How Do You Tell Your Kids Santa Isn't Real? (A Repost)

This is a post I wrote a few years ago that I have been re-sharing each Advent season.  I hope you find it thought-provoking and helpful.  Happy Advent!  (Note: 1) That I have not really change much of the original post except for this note--thus, my kids' ages have changed since I first wrote this; and 2) I will not be responding to comments on Facebook, so, if you wish to interact, please leave your comments here on my website.  Thanks.)

The question posed in the title of this post is an interesting one. Many times, when people ponder this question, they are also asking something like "How do I tell my kids the truth about Santa?" or "Is it wrong for my Christian kids to celebrate a Christmas that has Santa included in it?" For me, however, I think the question raised in this post's title is a good starting place for all such questions.

This year at Christmastime, my daughter is 3 and 1/2 years old. For the first time, she's beginning to associate Santa with the holiday. Just as well, my wife and I have already started to tell her the truth about Santa. The truth is: Santa was real but no longer exists! However, the truth is, a man named Saint Nicholas, the person on whom our modern day Santa Claus is really based, did exist at one time and to be sure, was real! Saint Nicholas of Myra was a bishop around 4 CE. He was known for both his seriousness and his practice of giving gifts, especially to those in need.

So, when we tell our daughter about Santa, to avoid confusion, we just tell her the truth, the truth that he lived long ago and now, a lot of people, people who are friends of Santa and who dress like him, are doing what he used to do, namely, giving gifts. And we tell her that we give gifts too, just like Santa, because God gave us a gift, the gift of Jesus. And Jesus gave us a gift too, the gift of His love and the Holy Spirit. And the Spirit gave us the present of spiritual gifts and a connection to God. And really, this is a lot for a kid to take in but it is not completely over their heads. Even my daughter can grasp some of these basic things.

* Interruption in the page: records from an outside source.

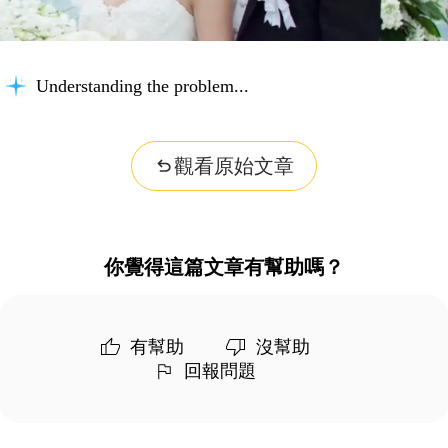
Understanding the problem...
觀看原始文章
你覺得這篇文章有幫助嗎？
有幫助
沒幫助
回報問題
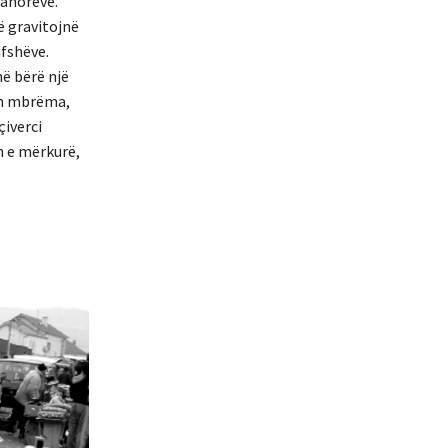
banorëve.
ë gravitojnë
fshëve.
ë bërë një
ën mbrëma,
iverci
n e mërkurë,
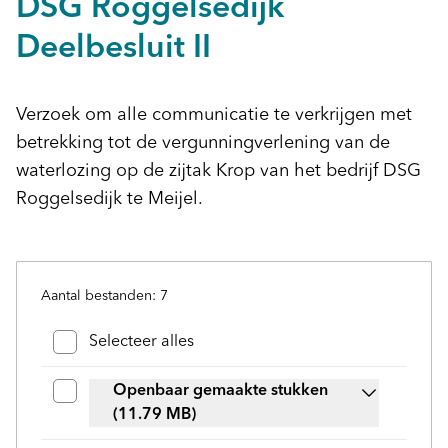
DSG Roggelsedijk
Deelbesluit II
Verzoek om alle communicatie te verkrijgen met
betrekking tot de vergunningverlening van de
waterlozing op de zijtak Krop van het bedrijf DSG
Roggelsedijk te Meijel.
Aantal bestanden: 7
Bestanden en mappen selecteren
Selecteer alles
Openbaar gemaakte stukken
(11.79 MB)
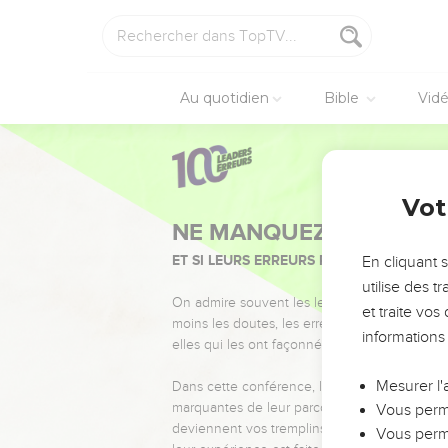
Au quotidien
Bible
Vid
Vot
NE MANQUEZ PAS L’ÉVÉ
ET SI LEURS ERREURS POUVAIENT VOUS 
En cliquant 
utilise des 
On admire souvent les leaders pour leurs réussi
et traite vo
moins les doutes, les erreurs et les saisons di
informations
elles qui les ont façonnés.
Mesurer l'
Dans cette conférence, leaders, entrepreneur
marquantes de leur parcours et les clés pour
Vous perme
deviennent vos tremplins. Que vous guidiez 
Vous perme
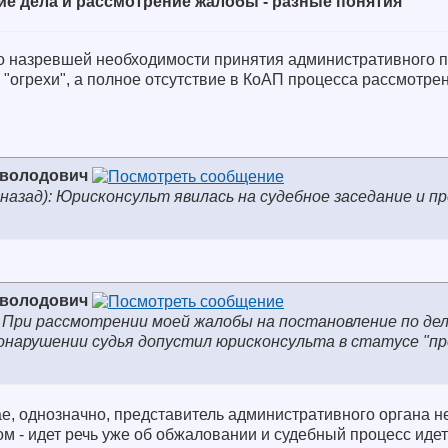
е дела и рассмотрение жалобы - разные понятия
вно назревшей необходимости принятия административного 
е "огрехи", а полное отсутствие в КоАП процесса рассмотре
еволодович
 назад): Юрисконсульт явилась на судебное заседание и п
еволодович
: При рассмотрении моей жалобы на постановление по дел
нарушении судья допустил юрисконсульта в статусе "п
ае, однозначно, представитель административного органа н
ом - идет речь уже об обжаловании и судебный процесс идет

So, we have no trouble letting Santa be a part of our Christmas, however, we don't pretend that Santa himself is still alive. We don't have our daughter "ask Santa for things." But if we were to take her to say, a mall and let her sit on Santa's lap (which we have done), we wouldn't have a problem if she told that "friend of Santa" the things she likes or might like to have. Also, we have no problem with singing the songs or watching the movies / cartoons or even embracing some of the fun mythological embellishments of the holiday. Some of those things help a child's imagination. For example, talking about Santa living in a far-off place, well, there's no problem with that because as it stands, where Santa lived was far-off. Or talking about Rudolph the flying reindeer or the North Pole, the more mythic elements of the story, those are not problematic either. Again, I defer to the value of imagination here; we've even explained that we just add such thing to Santa's story because they make it more fun to talk and sing about.  She gets that!  But when it comes right down to it, we have no problem telling our kids that the reindeer were added to the story, as was the North Pole, etc.

We don't think that the story of St. Nick is contrary to the story of Christ; instead, we see it as complimentary. If our child grows up knowing the truth about Santa as opposed only to knowing the myth, well, then she is in a better place for that because she may not have to endure the "heartbreak" of finding out that a mythological figure she believed in really didn't exist and that her parents and everyone else has been lying to her for years. This could even damage a kid's imagination and / or faith down the road. The fact is, Santa did exist and for us, that is something worth sharing. And really, it only compliments the story of Jesus, which really doesn't make it hard at all. Probably, the toughest part is explaining that St. Nick "lived a long time ago" but isn't "living" today. That, then, brings up the issue of death, which is something much harder to explain to a kid than anything about a fictitious man (who, in America has had his identity totally made-over by the Coca-Cola company) who is making a list and checking it twice!